The MAS manages monetary policy through exchange rate settings, rather than interest rates, because trade flows dwarf its economy, letting the Singapore dollar rise or fall against the currencies of its main trading partners within an undisclosed band.
It adjusts its policy via three levers: the slope, mid-point and width of the policy band.
All 16 economists polled by Reuters expected the MAS to tighten but they were divided on which parameters it would change.
The Singapore dollar strengthened about 0.5% after the statement and hit a one-week high of S$1.3552 per dollar.
The central bank maintained its forecast for gross domestic product to expand 3% to 5% this year. The economy grew 7.6% in 2021, the fastest in a decade, recovering from a pandemic-induced 4.1% contraction the previous year.
Separate advance data on Thursday showed GDP grew 3.4% in January-March on a year-on-year basis, versus economists’ expectations of 3.8% growth, and slower than the 6.1% pace in the fourth quarter of 2021.
The MAS tightened monetary policy in January in an out-of-cycle move, which followed a tightening in October https://www.reuters.com/markets/currencies/singapores-central-bank-tightens-monetary-policy-inflation-risks-2022-01-25, joining many other global central banks, led by the Fed, to get on top of surging inflation.
Earlier on Thursday, South Korea’s central bank hiked rates to their highest since August 2019 in an unexpected move.
The Russia-Ukraine conflict has intensified pressure on consumer prices which were already rising rapidly due to coronavirus-driven supply snags. The Singapore government has said it stands ready https://www.reuters.com/world/asia-pacific/singapore-can-deploy-more-fiscal-monetary-policy-measures-if-needed-finmin-2022-03-22 to respond with fiscal and monetary measures if a deepening Ukraine crisis impacts growth and inflation.
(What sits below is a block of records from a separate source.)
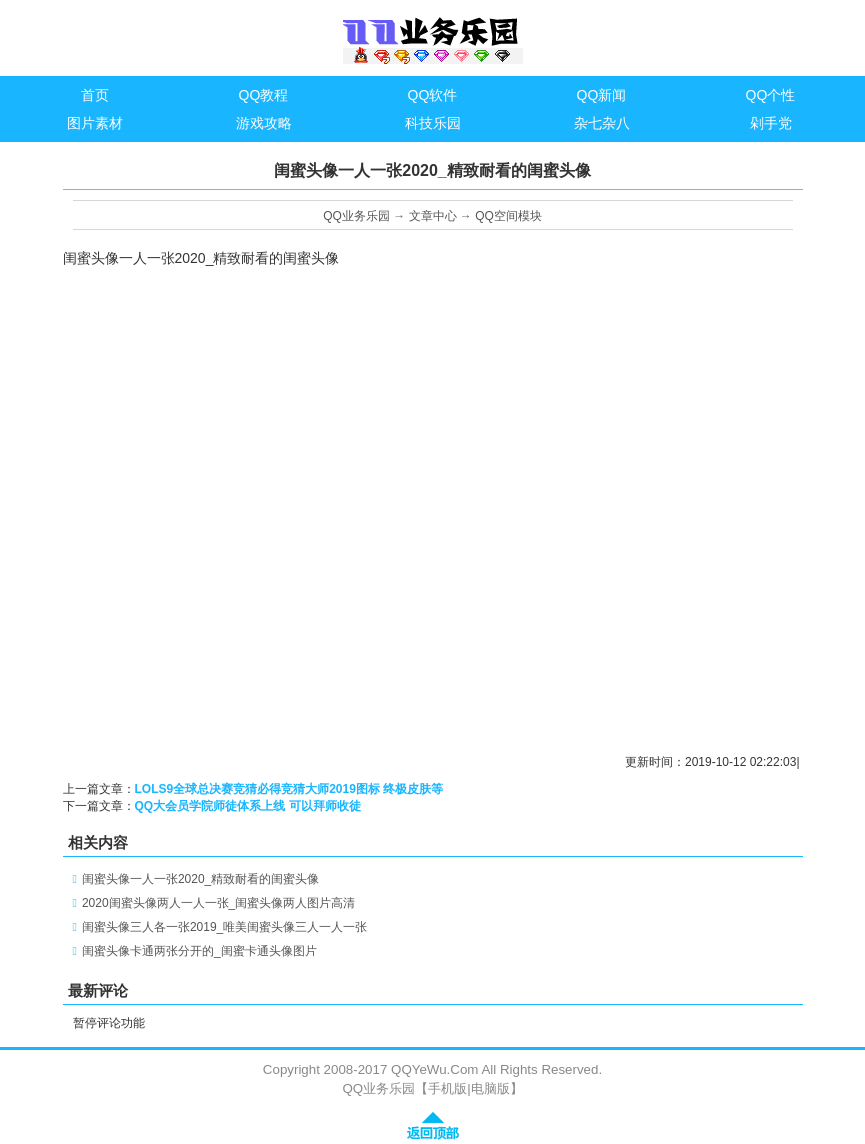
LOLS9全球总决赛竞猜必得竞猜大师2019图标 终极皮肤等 (289, 789)
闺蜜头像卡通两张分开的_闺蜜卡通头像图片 (199, 951)
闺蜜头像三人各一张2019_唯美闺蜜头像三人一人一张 (224, 927)
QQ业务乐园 (356, 216)
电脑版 (490, 1088)
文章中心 (433, 216)
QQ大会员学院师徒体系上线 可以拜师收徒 (248, 806)
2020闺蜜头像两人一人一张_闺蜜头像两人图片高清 (218, 903)
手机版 (447, 1088)
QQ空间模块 (508, 216)
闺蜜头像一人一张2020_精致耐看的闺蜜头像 (200, 879)
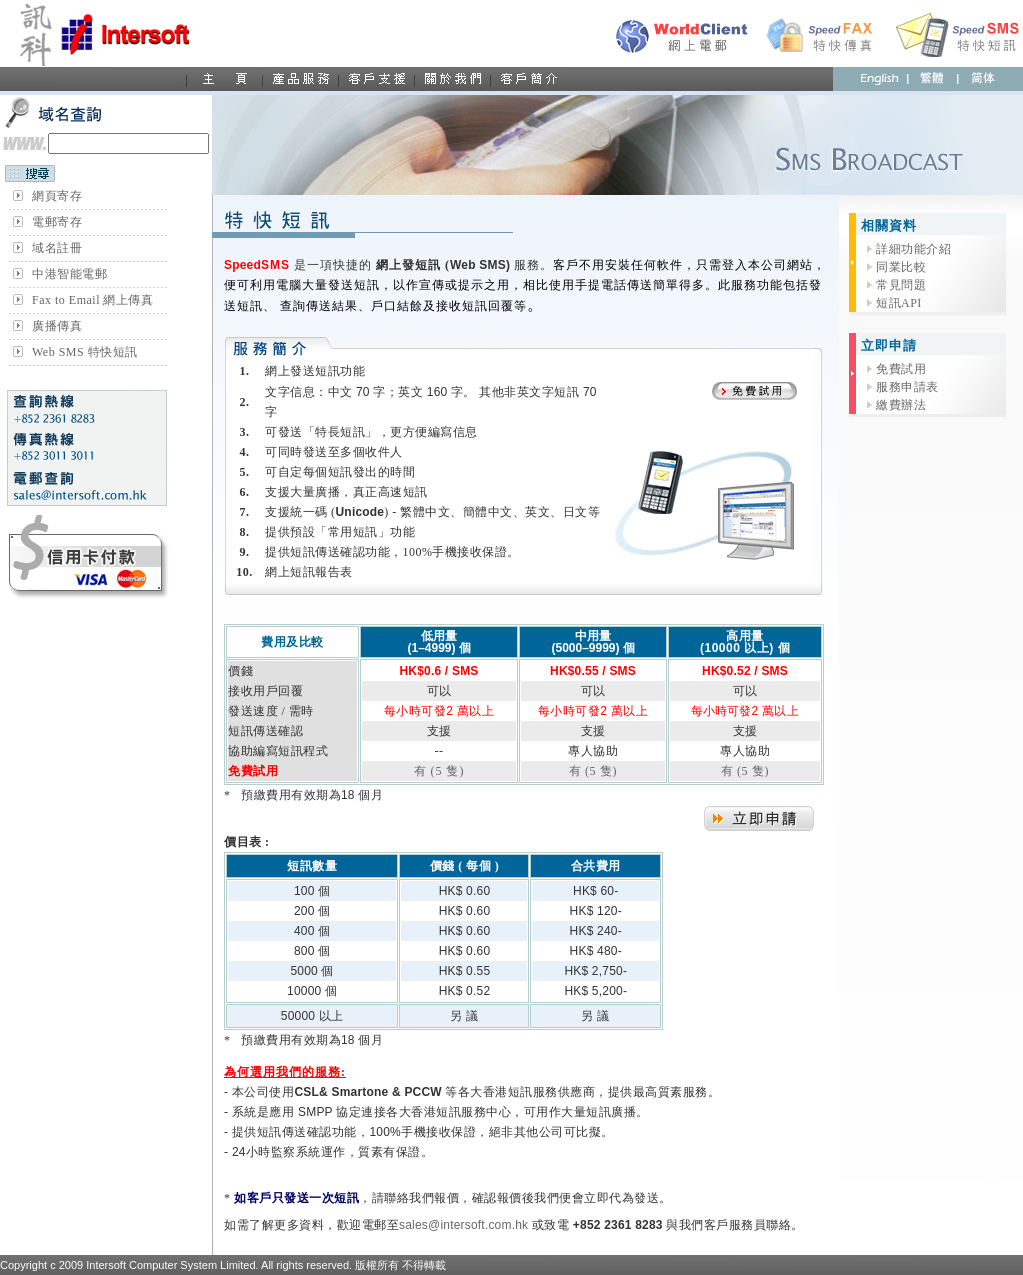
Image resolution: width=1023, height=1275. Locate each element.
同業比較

MAS said it will remain vigilant to developments in the external environment and their impact on the Singapore economy.
It expects core inflation to come in at 2.5–3.5% this year, versus a prior forecast for 2.0–3.0%. Overall inflation is forecast at 4.5–5.5%, up from the earlier range of 2.5–3.5%.
“The MAS fully recognise that if inflation continues to surprise to the upside, there’s a possibility they have to do more at future policy meetings,” said Khoon Goh, head of Asia research, ANZ.